In Martin Wallace’s excellently crafted empire building boardgame, Struggle of Empires, I experience something I don’t usually experience in a boardgame: regret. Not the kind of regret you get for buying a game and having it turn out terrible, but regret for taking part vicariously in imperialism. I’ve played many civilization builders. I’ve been part of countless virtual atrocities. But Struggle of Empires uses a few key pieces to really frame the historical context. It gives me pause as I consider the ethics, or lack thereof, of the rise of the European empires.
After the jump, the ethics of cardboard atrocities
Struggle of Empires is an empire builder set in the eighteenth century, designed by Martin Wallace and released in 2004. Wallace is a fairly prominent designer known for the industrial revolution economic game Brass, deck builder war game A Few Acres of Snow, and the Cthulhu/Neal Gaiman mash up A Study in Emerald.
Like Endeavor, this game puts the dark specter of slavery and native exploitation front and center. The big empires (players) are playing a territorial control game across the globe, but small neutral tokens pay the biggest price as they’re gobbled up and replaced with imperial markers. For markers labeled ‘pop’, you ship some of your population there to establish a colony. You are simply taking over some relatively empty space for the greater good of your empire. But it never stays that simple. Instead of the rare pop markers, you’re more likely to encounter a number indicating that control can only be established through military force. Indigenous peoples are being brushed aside as imperial ambition is fulfilled. There are also ‘slave’ markers. All you have to do is have a navy off of Africa and you can take that marker at no more cost to your empire than the action. But you know exactly what is happening with that action. Part of your empire is building on human exploitation. A simple word, a simple mechanic. But it speaks volumes.

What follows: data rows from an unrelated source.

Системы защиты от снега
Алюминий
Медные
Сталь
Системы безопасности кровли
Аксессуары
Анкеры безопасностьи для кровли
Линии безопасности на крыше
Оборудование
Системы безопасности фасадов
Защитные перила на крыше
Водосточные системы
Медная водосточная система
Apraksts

Struggle of Empires sticks to its guns when it presents imperialism in all its dark glory. But there is a little ahistorical wiggle room. The empires aren’t locked into their traditional roles. England is not the default sea power and you may see the Russian East India company. You can pick up attribute tiles that give the controlling empire a little something extra. From press gangs allowing faster recruitment of navies to merchant companies providing extra income, it’s another perfectly abstract yet wonderfully thematic Wallace mechanic.

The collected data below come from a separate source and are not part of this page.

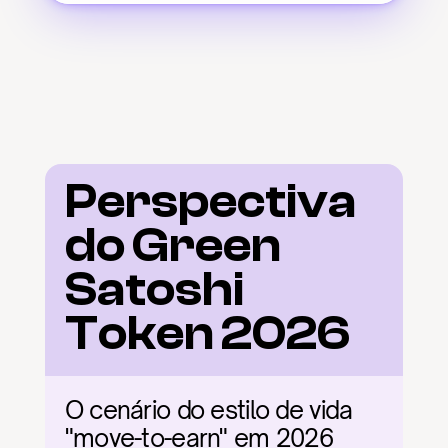
Perspectiva 
do Green 
Satoshi 
Token 2026
O cenário do estilo de vida 
"move-to-earn" em 2026 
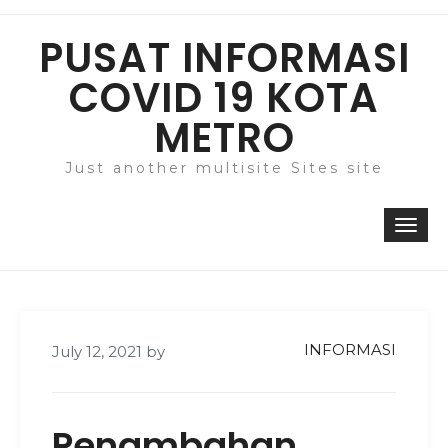
Skip
to
PUSAT INFORMASI
content
COVID 19 KOTA
METRO
Just another multisite Sites site
Togg
navi
INFORMASI
July 12, 2021
by
Penambahan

Some of the special tiles include tactics such as a fighting withdraw or surprise attacks. But among those tiles are consequences of imperial ambition. If a player cannot wrest control away from another empire directly they can spend an action to have pirates do the job. If the pirates are successful the losing empire no longer counts their marker until the pirates are defeated. There is also a slave revolt which is stronger than the pirates and also denies a losing empire control. A small justice against imperial greed.
Revolution and unrest is also a prime concern. If an empire is short on money they can always gain money in exchange for unrest points. These don’t do anything until the end of the game. Any player having more than twenty is considered to have collapsed in revolution and the remaining players with the highest unrest take a penalty to victory points. Unrest is also gained whenever a military loss is taken. The only way to lose unrest is by taking the government reform tiles and when those are depleted you are stuck. It’s nice to see a mechanism for empires to reform.
I love this game. I love that even when I stand victorious I’m thinking about the choices I made on a level I don’t usually consider. In Struggle of Empires, Wallace has made a great system that finds the right balance of complexity and momentum. Decisions are outwardly simple but have meaningful consequences, and the ugly side is right there the whole time, providing historical context that may be otherwise lost on the players. I still strive to do well and have the ‘best’ empire at the end, but I’m glad that context is there. This is more than just marching armies around. There is a far greater cost. With wonderfully simple mechanics, Wallace complicates empire building in the best way.